## Task inputs
========
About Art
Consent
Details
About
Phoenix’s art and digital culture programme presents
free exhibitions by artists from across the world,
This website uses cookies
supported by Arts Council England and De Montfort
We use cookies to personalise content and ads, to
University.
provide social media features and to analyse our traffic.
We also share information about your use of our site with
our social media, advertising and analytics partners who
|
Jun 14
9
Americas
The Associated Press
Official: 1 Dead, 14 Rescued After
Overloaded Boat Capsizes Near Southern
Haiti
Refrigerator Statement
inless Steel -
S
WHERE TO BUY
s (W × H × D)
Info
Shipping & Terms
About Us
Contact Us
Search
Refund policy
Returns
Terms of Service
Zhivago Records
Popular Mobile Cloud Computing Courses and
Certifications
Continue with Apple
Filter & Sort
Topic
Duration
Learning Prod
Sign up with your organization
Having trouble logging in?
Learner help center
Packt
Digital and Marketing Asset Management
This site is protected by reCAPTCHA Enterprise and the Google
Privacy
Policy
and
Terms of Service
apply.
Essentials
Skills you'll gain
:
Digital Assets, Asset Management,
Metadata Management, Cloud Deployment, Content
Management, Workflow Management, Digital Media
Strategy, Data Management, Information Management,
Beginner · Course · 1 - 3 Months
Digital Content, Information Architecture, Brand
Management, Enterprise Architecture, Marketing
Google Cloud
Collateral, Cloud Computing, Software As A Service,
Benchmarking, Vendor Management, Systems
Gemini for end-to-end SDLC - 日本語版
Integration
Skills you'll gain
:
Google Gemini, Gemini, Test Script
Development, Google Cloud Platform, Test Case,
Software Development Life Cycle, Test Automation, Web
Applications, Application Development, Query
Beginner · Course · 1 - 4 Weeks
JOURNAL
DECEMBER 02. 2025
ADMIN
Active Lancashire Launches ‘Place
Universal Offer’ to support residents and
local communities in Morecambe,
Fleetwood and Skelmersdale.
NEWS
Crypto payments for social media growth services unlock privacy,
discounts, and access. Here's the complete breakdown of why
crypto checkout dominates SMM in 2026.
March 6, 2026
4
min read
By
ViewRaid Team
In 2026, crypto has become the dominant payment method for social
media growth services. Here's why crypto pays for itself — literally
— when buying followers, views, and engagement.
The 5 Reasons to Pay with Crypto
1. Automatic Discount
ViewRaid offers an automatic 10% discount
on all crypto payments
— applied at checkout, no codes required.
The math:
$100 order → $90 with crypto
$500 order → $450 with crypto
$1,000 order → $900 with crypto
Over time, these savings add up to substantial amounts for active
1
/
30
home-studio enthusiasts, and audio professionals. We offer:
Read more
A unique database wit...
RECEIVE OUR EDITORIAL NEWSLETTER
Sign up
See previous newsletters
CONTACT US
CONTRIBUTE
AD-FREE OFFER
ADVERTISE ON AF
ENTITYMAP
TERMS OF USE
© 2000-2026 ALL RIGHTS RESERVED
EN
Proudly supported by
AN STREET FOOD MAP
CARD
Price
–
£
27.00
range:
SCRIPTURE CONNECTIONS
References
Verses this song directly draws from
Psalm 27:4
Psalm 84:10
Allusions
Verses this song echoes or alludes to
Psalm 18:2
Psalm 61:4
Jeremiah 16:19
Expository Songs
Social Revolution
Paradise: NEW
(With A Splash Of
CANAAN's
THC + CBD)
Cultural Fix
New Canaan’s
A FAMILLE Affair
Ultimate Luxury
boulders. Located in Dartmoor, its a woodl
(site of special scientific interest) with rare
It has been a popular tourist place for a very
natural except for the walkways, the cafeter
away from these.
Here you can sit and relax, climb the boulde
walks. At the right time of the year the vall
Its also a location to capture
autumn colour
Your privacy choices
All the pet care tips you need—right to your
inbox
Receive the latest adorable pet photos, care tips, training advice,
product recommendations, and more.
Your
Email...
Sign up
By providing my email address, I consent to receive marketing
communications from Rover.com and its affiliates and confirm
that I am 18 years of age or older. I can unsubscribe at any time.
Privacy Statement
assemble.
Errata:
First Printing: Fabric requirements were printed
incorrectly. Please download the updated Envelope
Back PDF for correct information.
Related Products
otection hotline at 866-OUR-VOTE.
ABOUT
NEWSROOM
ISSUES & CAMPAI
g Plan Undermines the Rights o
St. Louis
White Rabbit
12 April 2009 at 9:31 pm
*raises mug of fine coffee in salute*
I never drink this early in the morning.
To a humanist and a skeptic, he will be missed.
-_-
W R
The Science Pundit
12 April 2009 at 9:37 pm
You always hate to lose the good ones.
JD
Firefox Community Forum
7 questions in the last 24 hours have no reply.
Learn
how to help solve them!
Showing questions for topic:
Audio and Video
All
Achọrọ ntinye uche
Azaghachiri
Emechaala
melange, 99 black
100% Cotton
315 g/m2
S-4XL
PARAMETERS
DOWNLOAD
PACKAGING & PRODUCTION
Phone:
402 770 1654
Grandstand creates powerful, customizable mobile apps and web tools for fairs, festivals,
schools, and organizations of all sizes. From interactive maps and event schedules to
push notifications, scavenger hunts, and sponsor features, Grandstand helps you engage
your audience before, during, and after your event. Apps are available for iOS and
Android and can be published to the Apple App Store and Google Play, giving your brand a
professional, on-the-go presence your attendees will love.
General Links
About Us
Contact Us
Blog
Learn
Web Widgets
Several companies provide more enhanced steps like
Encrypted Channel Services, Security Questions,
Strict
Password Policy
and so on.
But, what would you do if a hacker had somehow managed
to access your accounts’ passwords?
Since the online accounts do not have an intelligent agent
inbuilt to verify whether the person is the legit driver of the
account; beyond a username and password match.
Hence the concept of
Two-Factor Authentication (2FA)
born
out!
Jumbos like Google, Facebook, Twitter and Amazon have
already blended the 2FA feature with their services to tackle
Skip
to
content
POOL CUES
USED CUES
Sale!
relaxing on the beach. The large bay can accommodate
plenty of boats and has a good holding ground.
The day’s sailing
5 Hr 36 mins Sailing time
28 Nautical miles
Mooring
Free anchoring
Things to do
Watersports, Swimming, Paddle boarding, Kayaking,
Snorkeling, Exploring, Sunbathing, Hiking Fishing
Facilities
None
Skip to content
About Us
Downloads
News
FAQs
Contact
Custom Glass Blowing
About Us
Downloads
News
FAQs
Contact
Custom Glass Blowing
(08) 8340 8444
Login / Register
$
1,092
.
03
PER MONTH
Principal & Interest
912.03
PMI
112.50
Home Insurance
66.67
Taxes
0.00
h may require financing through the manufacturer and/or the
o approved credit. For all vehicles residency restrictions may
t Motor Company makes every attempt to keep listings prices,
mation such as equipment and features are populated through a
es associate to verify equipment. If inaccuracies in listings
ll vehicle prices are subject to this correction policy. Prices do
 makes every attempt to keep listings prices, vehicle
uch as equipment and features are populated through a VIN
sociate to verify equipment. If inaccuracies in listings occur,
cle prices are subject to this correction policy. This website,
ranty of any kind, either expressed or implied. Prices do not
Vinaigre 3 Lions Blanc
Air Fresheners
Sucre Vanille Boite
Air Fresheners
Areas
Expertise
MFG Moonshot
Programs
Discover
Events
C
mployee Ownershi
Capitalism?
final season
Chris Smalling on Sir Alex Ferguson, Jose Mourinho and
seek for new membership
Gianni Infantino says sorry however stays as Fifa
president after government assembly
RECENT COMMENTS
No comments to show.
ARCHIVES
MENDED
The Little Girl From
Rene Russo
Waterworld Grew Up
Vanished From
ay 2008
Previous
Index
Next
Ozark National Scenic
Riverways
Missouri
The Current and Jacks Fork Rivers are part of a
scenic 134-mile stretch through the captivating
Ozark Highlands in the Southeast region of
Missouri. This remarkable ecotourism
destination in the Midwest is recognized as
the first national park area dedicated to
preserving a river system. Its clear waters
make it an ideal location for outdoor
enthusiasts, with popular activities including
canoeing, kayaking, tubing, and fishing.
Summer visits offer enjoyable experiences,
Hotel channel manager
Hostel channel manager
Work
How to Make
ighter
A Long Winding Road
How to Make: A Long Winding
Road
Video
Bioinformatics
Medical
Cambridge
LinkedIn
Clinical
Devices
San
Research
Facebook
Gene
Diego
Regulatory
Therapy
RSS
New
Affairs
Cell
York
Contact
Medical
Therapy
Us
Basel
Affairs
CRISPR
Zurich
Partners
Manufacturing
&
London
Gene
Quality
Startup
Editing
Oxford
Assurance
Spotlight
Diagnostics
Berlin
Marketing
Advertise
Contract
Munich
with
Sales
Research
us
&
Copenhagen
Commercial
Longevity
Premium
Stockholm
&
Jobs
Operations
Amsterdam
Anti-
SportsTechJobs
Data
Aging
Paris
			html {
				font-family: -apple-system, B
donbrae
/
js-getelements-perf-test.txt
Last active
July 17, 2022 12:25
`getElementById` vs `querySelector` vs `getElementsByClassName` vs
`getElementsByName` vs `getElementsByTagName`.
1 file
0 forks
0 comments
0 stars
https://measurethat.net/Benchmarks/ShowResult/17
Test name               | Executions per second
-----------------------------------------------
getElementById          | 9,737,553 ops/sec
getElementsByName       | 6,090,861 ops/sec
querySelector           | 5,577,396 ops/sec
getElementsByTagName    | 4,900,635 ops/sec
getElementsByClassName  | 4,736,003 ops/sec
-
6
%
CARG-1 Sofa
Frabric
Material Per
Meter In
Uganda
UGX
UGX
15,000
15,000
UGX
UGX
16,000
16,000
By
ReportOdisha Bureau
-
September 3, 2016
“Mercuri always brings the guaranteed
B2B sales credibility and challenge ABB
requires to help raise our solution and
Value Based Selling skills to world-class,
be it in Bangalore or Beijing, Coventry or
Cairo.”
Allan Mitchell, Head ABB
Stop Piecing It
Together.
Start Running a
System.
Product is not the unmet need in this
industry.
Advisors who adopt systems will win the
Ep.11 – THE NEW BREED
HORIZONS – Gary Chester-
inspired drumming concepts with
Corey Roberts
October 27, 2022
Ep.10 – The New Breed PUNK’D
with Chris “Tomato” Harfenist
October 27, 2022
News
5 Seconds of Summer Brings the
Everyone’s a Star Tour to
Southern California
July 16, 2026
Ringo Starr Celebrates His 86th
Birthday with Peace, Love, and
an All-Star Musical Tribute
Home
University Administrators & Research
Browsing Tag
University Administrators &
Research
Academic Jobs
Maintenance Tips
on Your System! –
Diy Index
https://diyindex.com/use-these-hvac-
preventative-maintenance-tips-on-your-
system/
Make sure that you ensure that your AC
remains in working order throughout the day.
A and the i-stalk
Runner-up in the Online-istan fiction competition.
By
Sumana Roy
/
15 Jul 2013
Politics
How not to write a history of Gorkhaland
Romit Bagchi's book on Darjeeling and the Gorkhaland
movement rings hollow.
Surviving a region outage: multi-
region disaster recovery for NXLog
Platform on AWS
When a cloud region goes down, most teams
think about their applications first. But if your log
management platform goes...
========
Restate, word for word and with nothing added, the lines from the first line of the listing through the one where "Refund policy" stands.

About Art
Consent
Details
About
Phoenix’s art and digital culture programme presents
free exhibitions by artists from across the world,
This website uses cookies
supported by Arts Council England and De Montfort
We use cookies to personalise content and ads, to
University.
provide social media features and to analyse our traffic.
We also share information about your use of our site with
our social media, advertising and analytics partners who
|
Jun 14
9
Americas
The Associated Press
Official: 1 Dead, 14 Rescued After
Overloaded Boat Capsizes Near Southern
Haiti
Refrigerator Statement
inless Steel -
S
WHERE TO BUY
s (W × H × D)
Info
Shipping & Terms
About Us
Contact Us
Search
Refund policy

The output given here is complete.